A group of 53 Roman gold coins have been discovered on the seabed off the coast of Xàbia in Alicante, southeastern Spain. They are gold solidi ranging in date from the late 4th to the early 5th century, and are in such excellent condition that all the coins but one could be identified. There are three solidi from the reign of Emperor Valentinian I, seven from Valentinian II, 15 from Theodosius I, 17 from Arcadius and 10 from Honorius.
The coins were discovered on the sea bottom next to Portitxol island, a popular destination for sport divers because of the rich marine life that inhabits its seaweed meadows of its rocky bed. Even so, it managed to hide dozens of Roman gold coins for 1,500 years until freedivers Luis Lens and César Gimeno spotted eight flashes of light on the seafloor. At first they thought they were modern ten cent pieces, or maybe mother-of-pearl shells gleaming in the water. They picked up two of them.
When they returned to the boat, they saw that they were ancient gold coins bearing identical profiles of a Roman emperor. They immediately alerted city officials to their discovery and led marine archaeologists to the find site. Over several dives, the team of archaeologists recovered the 53 gold coins, three copper nails and fragments of lead that may have been fittings on a chest.

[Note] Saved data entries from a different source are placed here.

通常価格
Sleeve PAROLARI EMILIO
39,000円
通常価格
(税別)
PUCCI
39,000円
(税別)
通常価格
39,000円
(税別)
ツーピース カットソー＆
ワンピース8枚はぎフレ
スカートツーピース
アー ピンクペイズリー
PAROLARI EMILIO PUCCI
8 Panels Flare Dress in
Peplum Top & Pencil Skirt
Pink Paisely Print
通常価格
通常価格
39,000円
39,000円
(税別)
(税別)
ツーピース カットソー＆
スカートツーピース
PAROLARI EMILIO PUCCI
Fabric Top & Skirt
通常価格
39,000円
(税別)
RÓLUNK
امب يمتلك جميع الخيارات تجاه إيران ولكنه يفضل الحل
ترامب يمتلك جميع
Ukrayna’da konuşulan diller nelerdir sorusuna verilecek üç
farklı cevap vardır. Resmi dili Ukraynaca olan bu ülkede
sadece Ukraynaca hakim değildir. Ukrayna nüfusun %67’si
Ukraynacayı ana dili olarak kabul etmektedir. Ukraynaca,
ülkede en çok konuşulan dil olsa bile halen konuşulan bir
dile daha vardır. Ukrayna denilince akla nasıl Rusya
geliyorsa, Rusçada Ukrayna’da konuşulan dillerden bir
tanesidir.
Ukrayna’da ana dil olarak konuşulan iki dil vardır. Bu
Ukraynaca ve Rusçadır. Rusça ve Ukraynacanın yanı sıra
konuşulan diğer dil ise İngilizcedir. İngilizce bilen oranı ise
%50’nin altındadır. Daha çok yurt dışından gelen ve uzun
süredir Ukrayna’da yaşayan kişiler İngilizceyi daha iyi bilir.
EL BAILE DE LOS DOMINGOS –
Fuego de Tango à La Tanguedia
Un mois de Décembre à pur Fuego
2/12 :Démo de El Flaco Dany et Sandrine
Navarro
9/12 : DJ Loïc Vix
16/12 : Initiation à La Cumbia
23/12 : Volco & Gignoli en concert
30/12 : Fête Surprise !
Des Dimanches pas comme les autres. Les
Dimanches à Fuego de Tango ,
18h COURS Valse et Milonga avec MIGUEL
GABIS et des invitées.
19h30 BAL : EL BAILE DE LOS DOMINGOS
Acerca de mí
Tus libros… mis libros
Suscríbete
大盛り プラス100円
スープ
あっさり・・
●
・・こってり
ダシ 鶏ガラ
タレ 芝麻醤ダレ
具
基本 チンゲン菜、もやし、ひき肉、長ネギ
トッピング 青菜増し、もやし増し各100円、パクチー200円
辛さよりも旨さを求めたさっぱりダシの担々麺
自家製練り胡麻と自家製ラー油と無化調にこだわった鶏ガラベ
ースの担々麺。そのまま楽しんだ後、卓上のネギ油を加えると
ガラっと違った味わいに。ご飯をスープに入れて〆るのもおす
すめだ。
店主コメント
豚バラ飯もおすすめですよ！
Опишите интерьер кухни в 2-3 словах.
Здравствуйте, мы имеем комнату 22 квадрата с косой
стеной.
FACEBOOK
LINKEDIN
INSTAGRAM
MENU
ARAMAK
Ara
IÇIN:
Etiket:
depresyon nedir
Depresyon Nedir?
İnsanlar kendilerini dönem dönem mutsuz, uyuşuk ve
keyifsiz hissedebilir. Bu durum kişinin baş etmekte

This is one of the largest sets of Roman gold coins found in Spain and Europe, as stated by Professor in Ancient History Jaime Molina and University of Alicante team leader of the underwater archaeologists working on the wreck. He also reported that this is an exceptional archaeological and historical find, since it can offer a multitude of new information to understand the final phase of the fall of the Western Roman Empire. The historians point to the possibility that the coins may have been intentionally hidden, in a context of looting such as those perpetrated by the Alans in the area at that time.
Therefore, the find would serve to illustrate a historical moment of extreme insecurity with the violent arrival of the barbarian peoples (Suevi, Vandals and Alans) in Hispania and the final end of the Roman Empire in the Iberian Peninsula from 409 A.D.
The coins are now being conserved and studied before going on display at the Soler Blasco Archaeological and Ethnographic Museum in Xàbia, conditioned on the acquisition of an armored glass case equipped with sensors to secure the valuable (and easily meltable) artifacts. Funding has already been secured to return to the find site for a more thorough excavation.